*** Begin section ***

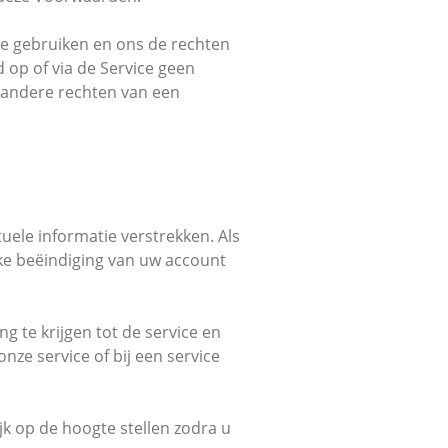
t te gebruiken en ons de rechten
d op of via de Service geen
f andere rechten van een
uele informatie verstrekken. Als
jke beëindiging van uw account
 te krijgen tot de service en
ze service of bij een service
 op de hoogte stellen zodra u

*** End section ***

--- EXERCISE PROMPT ---
Check every line above for the word "rechten" and copy those that have it.

--- RESPONSE TO THE EXERCISE ---
t te gebruiken en ons de rechten
f andere rechten van een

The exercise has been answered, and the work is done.